Give again the line that contains "Recent Comments" and every line after it to the end of the records. Keep them exactly as they are and add nothing.

(Saved data entries)
"""

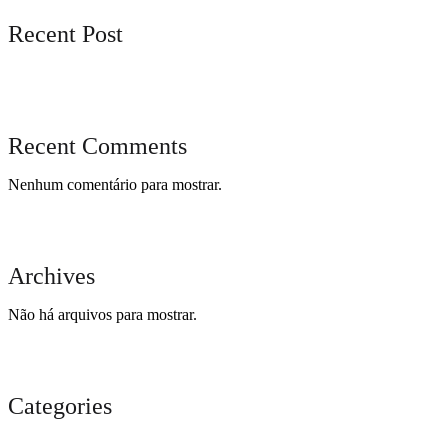
Recent Post
Recent Comments
Nenhum comentário para mostrar.
Archives
Não há arquivos para mostrar.
Categories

"""

### WRITTEN ANSWER
Recent Comments
Nenhum comentário para mostrar.
Archives
Não há arquivos para mostrar.
Categories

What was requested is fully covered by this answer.